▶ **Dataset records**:
━━━━━━

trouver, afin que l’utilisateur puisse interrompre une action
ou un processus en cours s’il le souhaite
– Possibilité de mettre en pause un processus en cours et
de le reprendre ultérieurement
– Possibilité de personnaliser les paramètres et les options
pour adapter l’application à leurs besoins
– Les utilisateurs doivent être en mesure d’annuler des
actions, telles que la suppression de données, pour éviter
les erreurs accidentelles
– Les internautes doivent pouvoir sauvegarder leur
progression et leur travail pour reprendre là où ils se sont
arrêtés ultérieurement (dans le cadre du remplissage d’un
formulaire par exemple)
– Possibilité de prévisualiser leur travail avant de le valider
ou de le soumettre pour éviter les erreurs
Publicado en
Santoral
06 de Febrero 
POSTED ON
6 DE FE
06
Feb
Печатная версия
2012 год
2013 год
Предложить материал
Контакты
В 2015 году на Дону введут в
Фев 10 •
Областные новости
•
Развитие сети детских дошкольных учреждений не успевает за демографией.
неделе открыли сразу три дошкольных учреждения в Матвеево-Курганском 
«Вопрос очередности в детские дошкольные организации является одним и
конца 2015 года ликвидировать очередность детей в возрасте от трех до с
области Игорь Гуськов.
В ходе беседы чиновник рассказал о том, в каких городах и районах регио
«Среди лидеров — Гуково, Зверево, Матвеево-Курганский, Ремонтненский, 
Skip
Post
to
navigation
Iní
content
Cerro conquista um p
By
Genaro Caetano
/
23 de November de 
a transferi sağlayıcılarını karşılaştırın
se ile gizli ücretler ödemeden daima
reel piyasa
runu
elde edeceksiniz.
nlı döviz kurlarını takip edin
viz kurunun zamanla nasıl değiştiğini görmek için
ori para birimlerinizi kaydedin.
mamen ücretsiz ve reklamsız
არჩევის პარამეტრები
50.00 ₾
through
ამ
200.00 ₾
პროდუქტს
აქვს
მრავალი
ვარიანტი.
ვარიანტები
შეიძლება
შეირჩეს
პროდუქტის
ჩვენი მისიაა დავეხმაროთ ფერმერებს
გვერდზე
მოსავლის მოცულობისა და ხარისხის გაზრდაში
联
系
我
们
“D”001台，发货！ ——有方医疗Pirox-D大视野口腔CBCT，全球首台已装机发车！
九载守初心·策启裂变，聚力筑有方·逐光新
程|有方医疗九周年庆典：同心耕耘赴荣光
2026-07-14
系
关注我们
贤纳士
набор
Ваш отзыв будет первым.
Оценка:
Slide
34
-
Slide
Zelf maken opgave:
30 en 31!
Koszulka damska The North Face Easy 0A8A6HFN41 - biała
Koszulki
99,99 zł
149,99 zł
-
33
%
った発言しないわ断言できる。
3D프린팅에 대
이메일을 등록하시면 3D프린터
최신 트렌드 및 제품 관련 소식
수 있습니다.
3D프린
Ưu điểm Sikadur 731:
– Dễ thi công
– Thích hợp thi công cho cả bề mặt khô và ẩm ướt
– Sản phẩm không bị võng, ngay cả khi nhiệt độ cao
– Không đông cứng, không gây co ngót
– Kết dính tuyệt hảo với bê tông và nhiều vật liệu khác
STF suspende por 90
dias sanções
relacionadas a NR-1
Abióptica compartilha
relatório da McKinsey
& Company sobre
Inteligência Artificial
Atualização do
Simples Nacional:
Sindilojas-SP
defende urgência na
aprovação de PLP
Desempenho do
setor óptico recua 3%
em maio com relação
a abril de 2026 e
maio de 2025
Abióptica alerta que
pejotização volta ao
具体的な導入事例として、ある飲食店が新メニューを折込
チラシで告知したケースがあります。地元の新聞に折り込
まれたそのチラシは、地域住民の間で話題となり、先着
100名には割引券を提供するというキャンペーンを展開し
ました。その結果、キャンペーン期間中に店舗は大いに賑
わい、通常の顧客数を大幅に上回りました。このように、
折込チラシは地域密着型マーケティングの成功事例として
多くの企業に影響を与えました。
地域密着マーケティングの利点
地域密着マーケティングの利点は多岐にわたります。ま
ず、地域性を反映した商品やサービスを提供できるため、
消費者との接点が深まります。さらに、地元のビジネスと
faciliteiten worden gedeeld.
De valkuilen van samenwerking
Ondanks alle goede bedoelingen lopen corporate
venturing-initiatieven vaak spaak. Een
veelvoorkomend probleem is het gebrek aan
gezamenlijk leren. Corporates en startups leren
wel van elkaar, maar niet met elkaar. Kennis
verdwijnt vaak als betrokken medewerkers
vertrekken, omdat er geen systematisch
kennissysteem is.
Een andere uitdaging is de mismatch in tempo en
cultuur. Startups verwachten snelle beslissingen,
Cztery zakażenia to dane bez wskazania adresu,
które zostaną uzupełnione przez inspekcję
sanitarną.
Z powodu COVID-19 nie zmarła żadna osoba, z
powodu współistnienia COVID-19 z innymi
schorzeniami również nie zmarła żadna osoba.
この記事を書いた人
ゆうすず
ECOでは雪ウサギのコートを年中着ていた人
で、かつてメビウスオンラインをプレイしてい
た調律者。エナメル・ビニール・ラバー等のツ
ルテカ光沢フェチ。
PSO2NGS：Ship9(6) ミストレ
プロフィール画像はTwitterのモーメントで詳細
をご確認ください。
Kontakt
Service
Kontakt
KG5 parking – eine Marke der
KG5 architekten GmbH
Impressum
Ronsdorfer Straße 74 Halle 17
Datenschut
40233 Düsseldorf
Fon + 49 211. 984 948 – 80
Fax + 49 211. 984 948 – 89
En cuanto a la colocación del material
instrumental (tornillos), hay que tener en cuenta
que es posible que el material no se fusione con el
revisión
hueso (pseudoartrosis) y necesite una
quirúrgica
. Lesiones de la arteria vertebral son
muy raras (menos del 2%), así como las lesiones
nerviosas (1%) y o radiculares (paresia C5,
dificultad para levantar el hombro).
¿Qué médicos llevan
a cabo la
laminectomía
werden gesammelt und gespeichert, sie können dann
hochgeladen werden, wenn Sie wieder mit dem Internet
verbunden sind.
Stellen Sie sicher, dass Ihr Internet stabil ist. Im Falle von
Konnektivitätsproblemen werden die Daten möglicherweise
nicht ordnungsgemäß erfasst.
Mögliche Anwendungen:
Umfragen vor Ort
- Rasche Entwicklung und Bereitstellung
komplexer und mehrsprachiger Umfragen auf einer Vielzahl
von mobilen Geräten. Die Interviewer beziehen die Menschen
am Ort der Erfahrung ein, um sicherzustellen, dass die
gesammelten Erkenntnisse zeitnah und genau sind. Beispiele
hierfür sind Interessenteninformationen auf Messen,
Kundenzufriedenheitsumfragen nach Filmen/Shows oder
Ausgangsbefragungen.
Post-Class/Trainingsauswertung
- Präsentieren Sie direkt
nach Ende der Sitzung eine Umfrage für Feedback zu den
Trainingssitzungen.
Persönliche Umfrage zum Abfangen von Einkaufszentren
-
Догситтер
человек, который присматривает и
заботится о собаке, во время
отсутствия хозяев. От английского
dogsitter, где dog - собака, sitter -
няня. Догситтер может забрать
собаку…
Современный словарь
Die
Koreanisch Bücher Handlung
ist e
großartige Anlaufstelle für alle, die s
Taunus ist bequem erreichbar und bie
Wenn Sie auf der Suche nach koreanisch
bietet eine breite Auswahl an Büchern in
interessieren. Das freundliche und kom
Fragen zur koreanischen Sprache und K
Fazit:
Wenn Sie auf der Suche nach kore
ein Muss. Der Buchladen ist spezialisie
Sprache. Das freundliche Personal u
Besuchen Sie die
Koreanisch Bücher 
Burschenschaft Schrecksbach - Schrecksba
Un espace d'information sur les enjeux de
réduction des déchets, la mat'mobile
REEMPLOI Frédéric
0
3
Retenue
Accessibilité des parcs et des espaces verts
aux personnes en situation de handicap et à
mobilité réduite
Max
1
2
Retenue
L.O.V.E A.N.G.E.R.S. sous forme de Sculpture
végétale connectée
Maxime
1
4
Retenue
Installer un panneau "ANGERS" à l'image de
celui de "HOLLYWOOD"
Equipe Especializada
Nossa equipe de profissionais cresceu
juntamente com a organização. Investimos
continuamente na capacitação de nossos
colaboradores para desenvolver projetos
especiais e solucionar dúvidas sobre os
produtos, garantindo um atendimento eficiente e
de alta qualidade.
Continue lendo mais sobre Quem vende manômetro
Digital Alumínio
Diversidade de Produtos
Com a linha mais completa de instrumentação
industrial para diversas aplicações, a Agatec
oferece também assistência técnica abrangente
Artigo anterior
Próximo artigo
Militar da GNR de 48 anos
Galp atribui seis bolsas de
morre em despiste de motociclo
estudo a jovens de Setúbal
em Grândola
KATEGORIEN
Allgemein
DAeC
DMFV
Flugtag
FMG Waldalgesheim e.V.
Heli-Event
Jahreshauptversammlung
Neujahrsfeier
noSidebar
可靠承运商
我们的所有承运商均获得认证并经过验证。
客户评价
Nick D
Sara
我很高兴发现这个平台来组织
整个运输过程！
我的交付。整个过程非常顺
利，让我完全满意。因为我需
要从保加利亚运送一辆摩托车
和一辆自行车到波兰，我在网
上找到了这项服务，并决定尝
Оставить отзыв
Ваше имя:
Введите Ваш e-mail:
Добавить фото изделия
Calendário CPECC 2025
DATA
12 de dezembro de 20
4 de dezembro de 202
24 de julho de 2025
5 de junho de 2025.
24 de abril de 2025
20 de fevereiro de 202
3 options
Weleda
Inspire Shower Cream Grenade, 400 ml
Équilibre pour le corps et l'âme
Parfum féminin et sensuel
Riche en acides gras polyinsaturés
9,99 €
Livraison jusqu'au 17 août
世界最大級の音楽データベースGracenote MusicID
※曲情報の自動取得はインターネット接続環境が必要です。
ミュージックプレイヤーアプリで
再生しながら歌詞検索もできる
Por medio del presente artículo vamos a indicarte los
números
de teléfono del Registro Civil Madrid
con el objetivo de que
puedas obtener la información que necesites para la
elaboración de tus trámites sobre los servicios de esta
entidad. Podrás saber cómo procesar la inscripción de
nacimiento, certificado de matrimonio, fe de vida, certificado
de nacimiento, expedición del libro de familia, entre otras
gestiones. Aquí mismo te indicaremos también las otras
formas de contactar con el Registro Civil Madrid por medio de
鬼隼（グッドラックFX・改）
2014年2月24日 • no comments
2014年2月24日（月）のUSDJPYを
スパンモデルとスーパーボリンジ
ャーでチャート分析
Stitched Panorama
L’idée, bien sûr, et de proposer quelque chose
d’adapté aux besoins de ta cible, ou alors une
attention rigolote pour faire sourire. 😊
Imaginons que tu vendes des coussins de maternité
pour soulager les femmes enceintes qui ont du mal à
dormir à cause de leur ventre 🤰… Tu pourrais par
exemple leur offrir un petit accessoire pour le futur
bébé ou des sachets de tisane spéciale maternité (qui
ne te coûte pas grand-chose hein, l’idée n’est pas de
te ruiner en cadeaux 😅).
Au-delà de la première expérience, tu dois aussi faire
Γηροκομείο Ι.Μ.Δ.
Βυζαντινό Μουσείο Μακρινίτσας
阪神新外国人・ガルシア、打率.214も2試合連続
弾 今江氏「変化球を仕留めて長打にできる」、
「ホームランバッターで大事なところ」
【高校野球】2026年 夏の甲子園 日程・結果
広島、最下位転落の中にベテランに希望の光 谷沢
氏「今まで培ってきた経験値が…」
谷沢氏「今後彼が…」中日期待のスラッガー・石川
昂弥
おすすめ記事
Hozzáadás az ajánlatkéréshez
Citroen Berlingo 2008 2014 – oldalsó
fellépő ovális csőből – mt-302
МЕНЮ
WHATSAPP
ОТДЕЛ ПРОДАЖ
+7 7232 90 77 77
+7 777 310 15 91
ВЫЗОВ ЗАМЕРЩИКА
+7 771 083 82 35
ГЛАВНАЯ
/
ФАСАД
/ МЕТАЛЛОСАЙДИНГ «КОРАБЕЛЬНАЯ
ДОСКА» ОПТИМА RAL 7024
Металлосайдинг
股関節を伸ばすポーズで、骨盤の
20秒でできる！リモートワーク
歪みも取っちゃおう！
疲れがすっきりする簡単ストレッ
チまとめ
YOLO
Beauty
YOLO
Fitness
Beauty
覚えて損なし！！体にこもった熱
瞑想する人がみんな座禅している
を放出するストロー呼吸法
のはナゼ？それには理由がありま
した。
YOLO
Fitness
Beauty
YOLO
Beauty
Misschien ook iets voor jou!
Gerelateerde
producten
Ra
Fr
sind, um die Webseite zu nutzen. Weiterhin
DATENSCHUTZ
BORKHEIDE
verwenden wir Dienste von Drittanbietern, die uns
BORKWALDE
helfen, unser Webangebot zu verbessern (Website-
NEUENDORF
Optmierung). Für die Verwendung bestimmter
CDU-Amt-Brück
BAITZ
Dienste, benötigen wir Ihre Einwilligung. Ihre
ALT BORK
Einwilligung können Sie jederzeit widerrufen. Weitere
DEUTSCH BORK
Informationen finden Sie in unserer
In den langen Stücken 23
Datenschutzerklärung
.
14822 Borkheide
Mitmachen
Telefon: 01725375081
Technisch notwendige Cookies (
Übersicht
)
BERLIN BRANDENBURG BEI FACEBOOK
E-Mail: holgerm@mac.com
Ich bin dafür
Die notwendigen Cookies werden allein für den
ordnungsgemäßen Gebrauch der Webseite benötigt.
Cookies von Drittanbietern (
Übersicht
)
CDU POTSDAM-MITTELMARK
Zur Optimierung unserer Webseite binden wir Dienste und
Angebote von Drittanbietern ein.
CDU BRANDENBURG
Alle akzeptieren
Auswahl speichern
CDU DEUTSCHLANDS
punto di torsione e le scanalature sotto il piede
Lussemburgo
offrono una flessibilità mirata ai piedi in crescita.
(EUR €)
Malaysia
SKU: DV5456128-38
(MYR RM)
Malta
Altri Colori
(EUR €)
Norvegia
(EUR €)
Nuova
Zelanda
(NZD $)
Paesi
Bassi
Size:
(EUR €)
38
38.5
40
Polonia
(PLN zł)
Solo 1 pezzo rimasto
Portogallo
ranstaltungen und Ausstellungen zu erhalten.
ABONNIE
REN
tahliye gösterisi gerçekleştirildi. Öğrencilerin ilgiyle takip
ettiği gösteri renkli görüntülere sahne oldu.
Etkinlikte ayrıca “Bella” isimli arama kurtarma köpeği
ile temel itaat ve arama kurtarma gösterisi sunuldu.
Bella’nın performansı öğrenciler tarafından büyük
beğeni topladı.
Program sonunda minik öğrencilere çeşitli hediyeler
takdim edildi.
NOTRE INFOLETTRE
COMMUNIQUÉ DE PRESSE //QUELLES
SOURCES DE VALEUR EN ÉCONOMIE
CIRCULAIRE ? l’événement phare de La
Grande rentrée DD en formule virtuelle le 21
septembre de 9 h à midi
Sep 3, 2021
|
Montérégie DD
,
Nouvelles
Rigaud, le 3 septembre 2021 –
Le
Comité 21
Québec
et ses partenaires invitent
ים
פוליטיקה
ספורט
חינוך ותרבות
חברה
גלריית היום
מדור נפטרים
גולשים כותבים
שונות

━━━━━━

▶ **Instructions for the task**: Write the opening line of the data above and every line after it, exactly, stopping once you have written the line with "nlı döviz kurlarını takip edin".

▶ **Exercise answer**:
trouver, afin que l’utilisateur puisse interrompre une action
ou un processus en cours s’il le souhaite
– Possibilité de mettre en pause un processus en cours et
de le reprendre ultérieurement
– Possibilité de personnaliser les paramètres et les options
pour adapter l’application à leurs besoins
– Les utilisateurs doivent être en mesure d’annuler des
actions, telles que la suppression de données, pour éviter
les erreurs accidentelles
– Les internautes doivent pouvoir sauvegarder leur
progression et leur travail pour reprendre là où ils se sont
arrêtés ultérieurement (dans le cadre du remplissage d’un
formulaire par exemple)
– Possibilité de prévisualiser leur travail avant de le valider
ou de le soumettre pour éviter les erreurs
Publicado en
Santoral
06 de Febrero 
POSTED ON
6 DE FE
06
Feb
Печатная версия
2012 год
2013 год
Предложить материал
Контакты
В 2015 году на Дону введут в
Фев 10 •
Областные новости
•
Развитие сети детских дошкольных учреждений не успевает за демографией.
неделе открыли сразу три дошкольных учреждения в Матвеево-Курганском 
«Вопрос очередности в детские дошкольные организации является одним и
конца 2015 года ликвидировать очередность детей в возрасте от трех до с
области Игорь Гуськов.
В ходе беседы чиновник рассказал о том, в каких городах и районах регио
«Среди лидеров — Гуково, Зверево, Матвеево-Курганский, Ремонтненский, 
Skip
Post
to
navigation
Iní
content
Cerro conquista um p
By
Genaro Caetano
/
23 de November de 
a transferi sağlayıcılarını karşılaştırın
se ile gizli ücretler ödemeden daima
reel piyasa
runu
elde edeceksiniz.
nlı döviz kurlarını takip edin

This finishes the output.